And without a single member purged!.

But seriously. With so many talented candidates in the deputy leadership vote, I am honoured and proud to have been re-elected to continue my work as your deputy leader.

Thank you to all of the candidates who have worked tirelessly, not just during this campaign, but every day in their roles as councillors, campaigners and community champions.

Please join me in thanking each and every one of them. And please also join me in saying a special thank you to Shahrar – for all he’s done as co-deputy over the last two years.

What an amazing time it’s been for our party. We’ve grown beyond what many could have imagined just a few years ago.

Over the past two years I’ve got to visit over a hundred local parties – if they gave out ‘train miles’ like ‘air miles’ I’d be able to book enough journeys for both me AND Jeremy Corbyn to get to Newcastle and back for a lifetime – with reserved seats!

But there’s one person who has spent more time on trains than anyone I know, and probably more time sat in carriage corridors than some leaders I know (although I’m still waiting for footage from Virgin).

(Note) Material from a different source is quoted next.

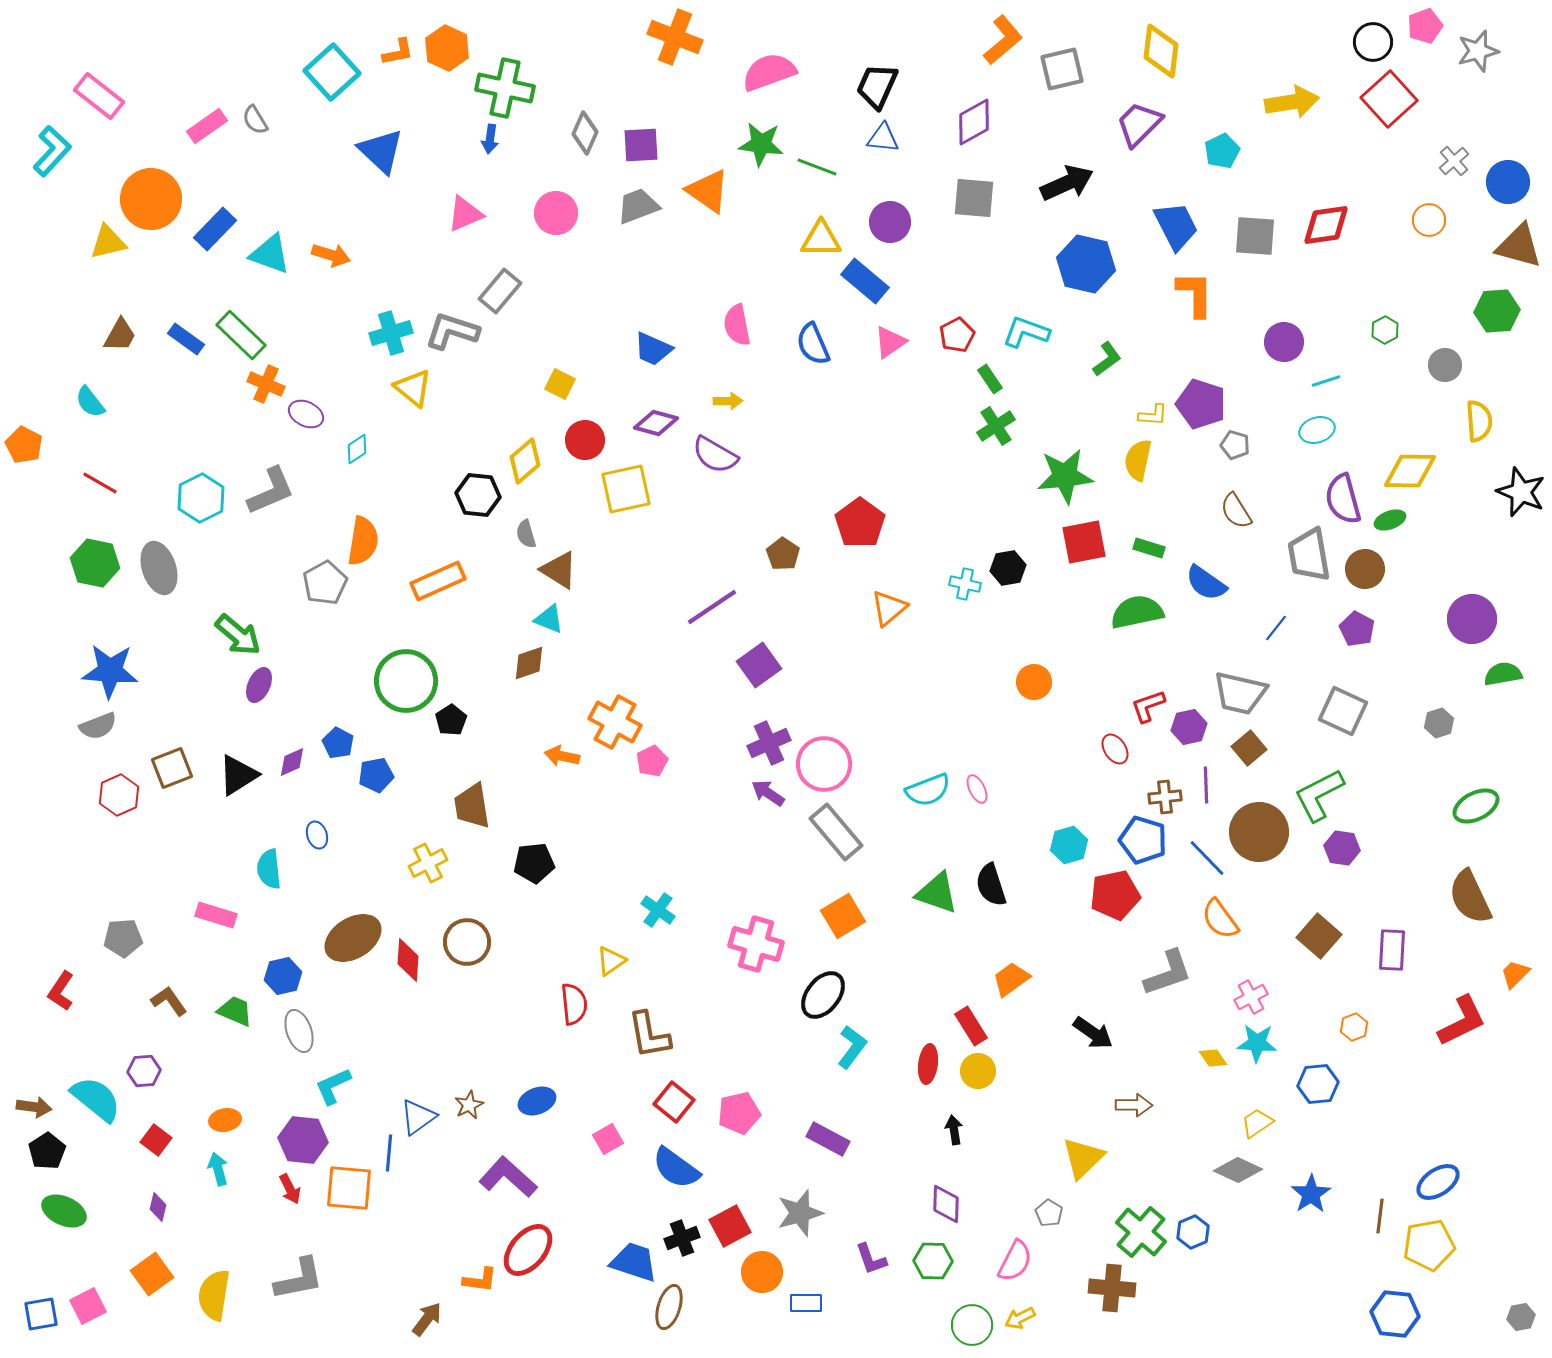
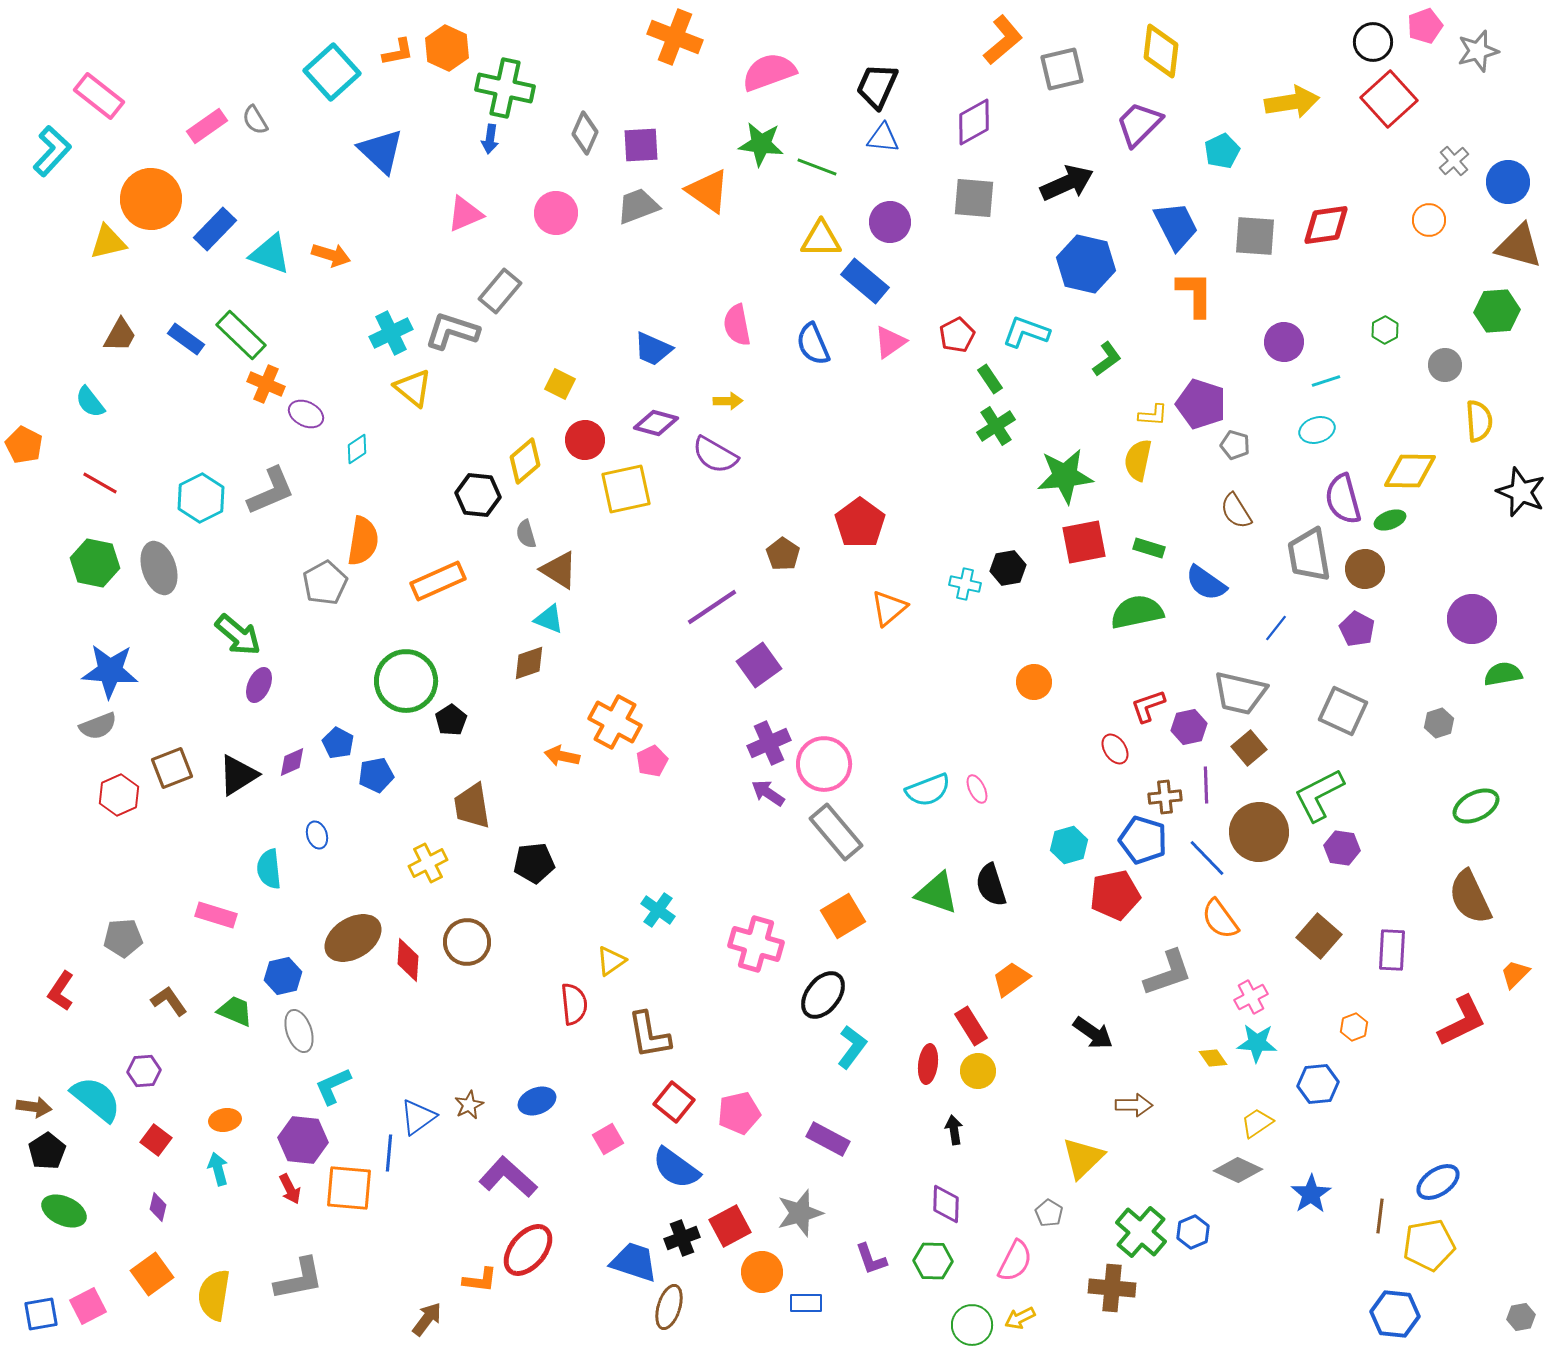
cyan cross at (391, 333): rotated 9 degrees counterclockwise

Natalie – we all owe you so much for your commitment and dedication to this party – thank you. Without you, this room would be a lot emptier today. You have been such an important part of the Green surge and we all owe you a huge debt of gratitude. I know that you will remain a powerful voice for change within our party and our politics.

Two years ago, you elected me as the youngest woman in a leadership position in British politics when I was 29 – a year younger than I’d have been allowed to have any say just a century ago. Although even when women did get the vote back then, property ownership was a prerequisite – if that were the case today I don’t know many young women who’d be allowed anywhere near a ballot box!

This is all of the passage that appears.